- PROBLEM
Leave the pictures in the listing below aside and reproduce exactly the lines starting with the one with "Profile (1068, 186)" and going on through the one with "About (422, 72)", both ends included.

- RECORD EXCERPTS
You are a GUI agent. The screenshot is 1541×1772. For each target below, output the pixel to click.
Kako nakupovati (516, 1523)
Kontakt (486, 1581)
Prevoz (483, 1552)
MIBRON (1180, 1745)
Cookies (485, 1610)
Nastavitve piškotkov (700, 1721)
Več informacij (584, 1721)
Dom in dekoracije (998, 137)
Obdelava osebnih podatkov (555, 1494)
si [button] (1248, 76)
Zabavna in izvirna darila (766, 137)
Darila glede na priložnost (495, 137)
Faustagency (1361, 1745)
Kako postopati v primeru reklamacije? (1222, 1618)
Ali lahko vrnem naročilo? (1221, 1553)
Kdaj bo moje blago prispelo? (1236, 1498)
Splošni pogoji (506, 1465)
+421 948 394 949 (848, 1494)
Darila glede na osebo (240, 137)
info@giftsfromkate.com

* * *

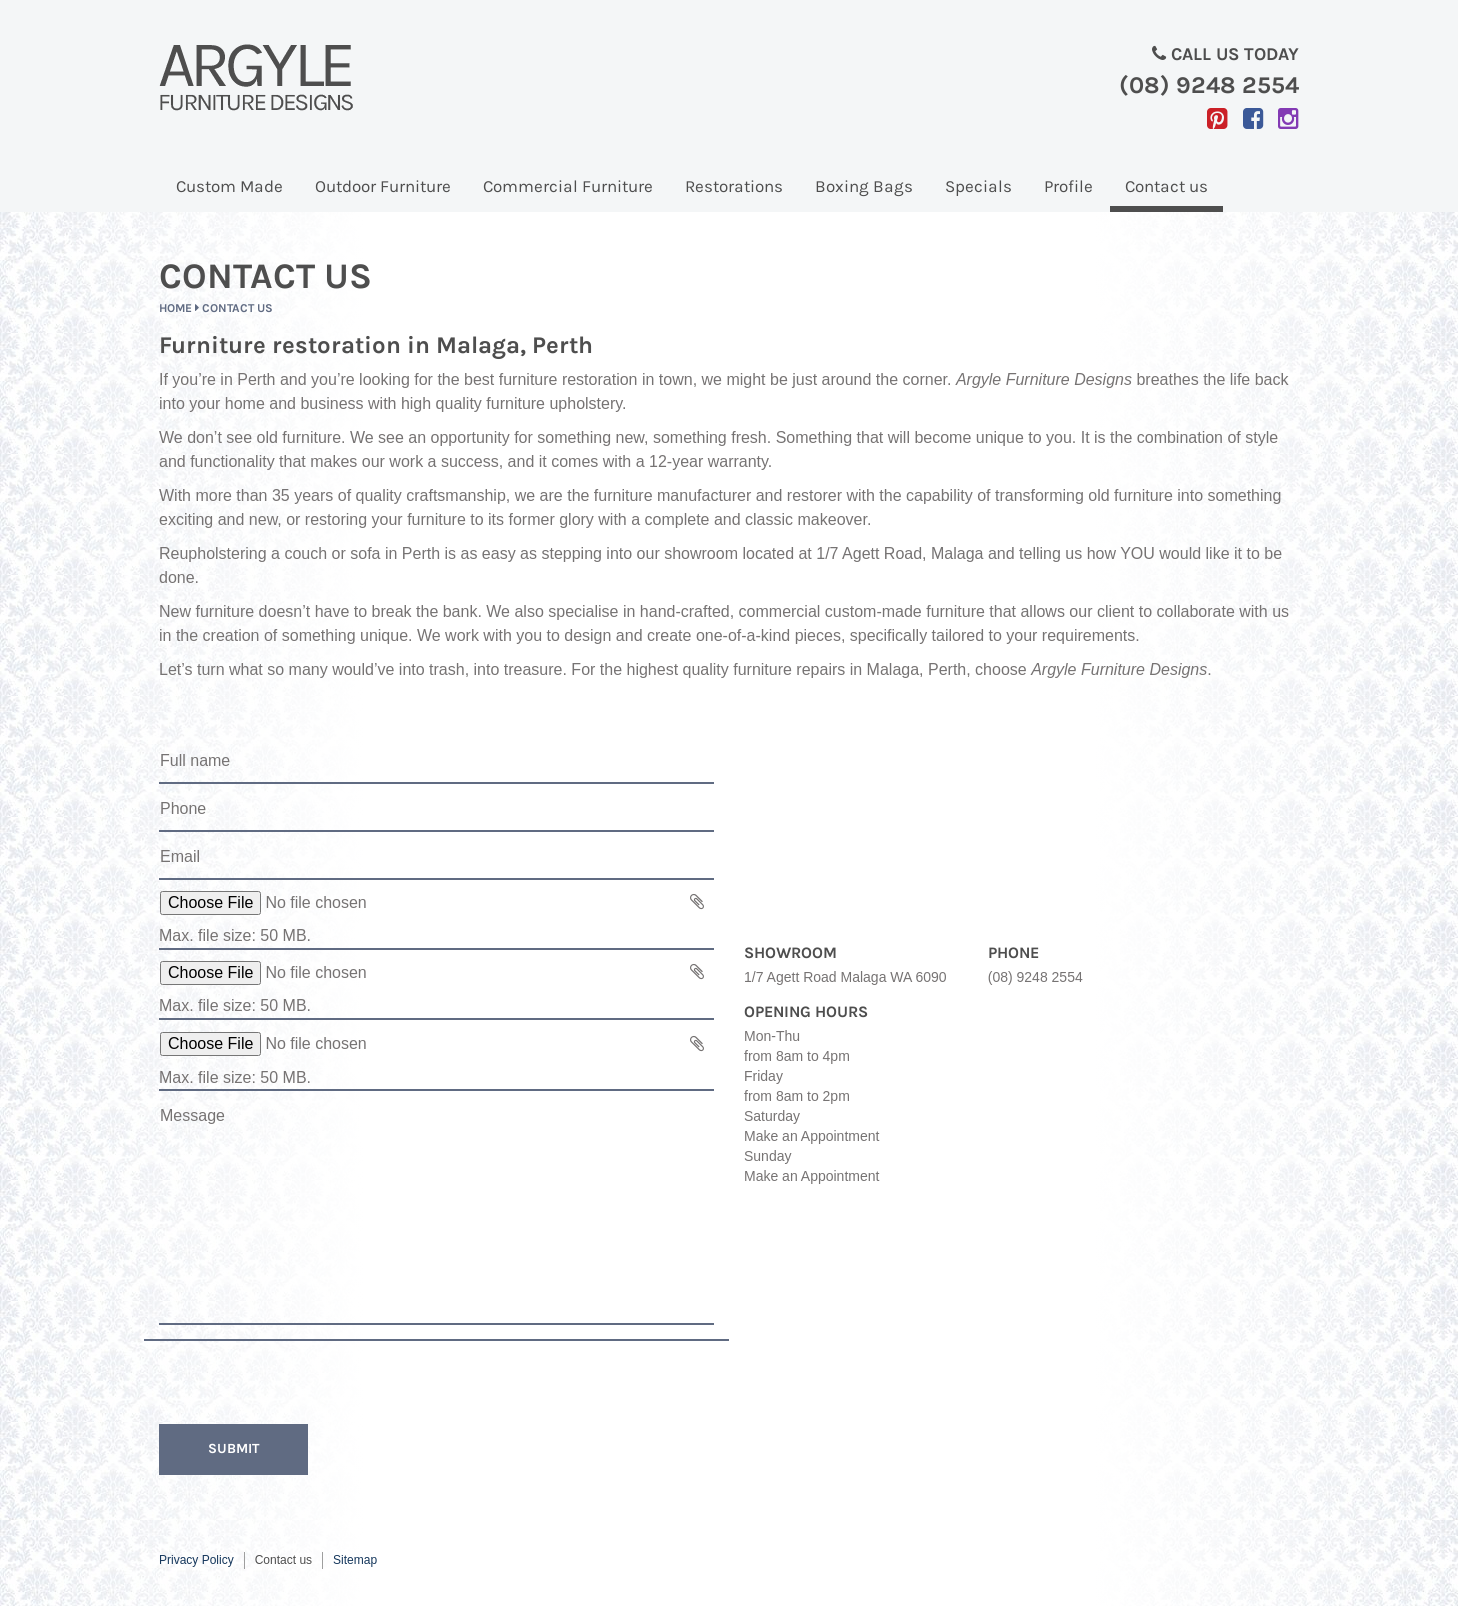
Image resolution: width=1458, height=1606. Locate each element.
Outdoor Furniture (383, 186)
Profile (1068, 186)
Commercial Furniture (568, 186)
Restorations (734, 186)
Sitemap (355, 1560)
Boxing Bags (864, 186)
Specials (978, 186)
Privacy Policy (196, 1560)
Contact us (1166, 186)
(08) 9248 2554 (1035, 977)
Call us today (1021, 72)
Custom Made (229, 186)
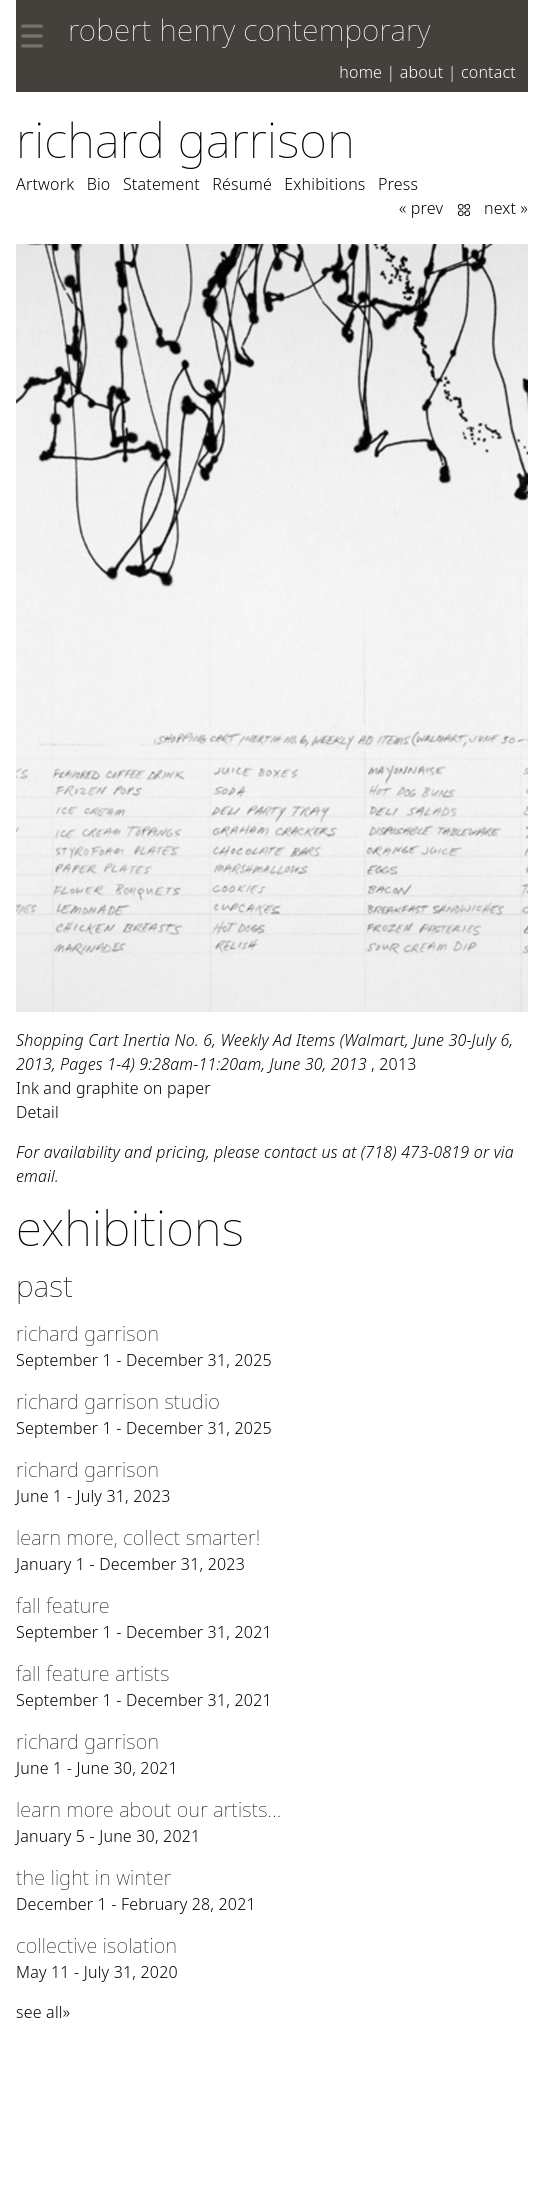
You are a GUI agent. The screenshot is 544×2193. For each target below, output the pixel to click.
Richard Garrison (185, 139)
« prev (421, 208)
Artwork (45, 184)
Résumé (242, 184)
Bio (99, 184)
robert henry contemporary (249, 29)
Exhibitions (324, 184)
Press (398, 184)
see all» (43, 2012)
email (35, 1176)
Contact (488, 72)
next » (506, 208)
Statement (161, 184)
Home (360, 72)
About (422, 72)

- RESPONSE TO THE TASK
Profile (1068, 186)
Commercial Furniture (568, 186)
Restorations (734, 186)
Sitemap (355, 1560)
Boxing Bags (864, 186)
Specials (978, 186)
Privacy Policy (196, 1560)
Contact us (1166, 186)
(08) 9248 2554 (1035, 977)
Call us today (1021, 72)
Custom Made (229, 186)
You are a GUI agent. The screenshot is 544×2193. For each target below, output the pixel to click.
Richard Garrison (185, 139)
« prev (421, 208)
Artwork (45, 184)
Résumé (242, 184)
Bio (99, 184)
robert henry contemporary (249, 29)
Exhibitions (324, 184)
Press (398, 184)
see all» (43, 2012)
email (35, 1176)
Contact (488, 72)
next » (506, 208)
Statement (161, 184)
Home (360, 72)
About (422, 72)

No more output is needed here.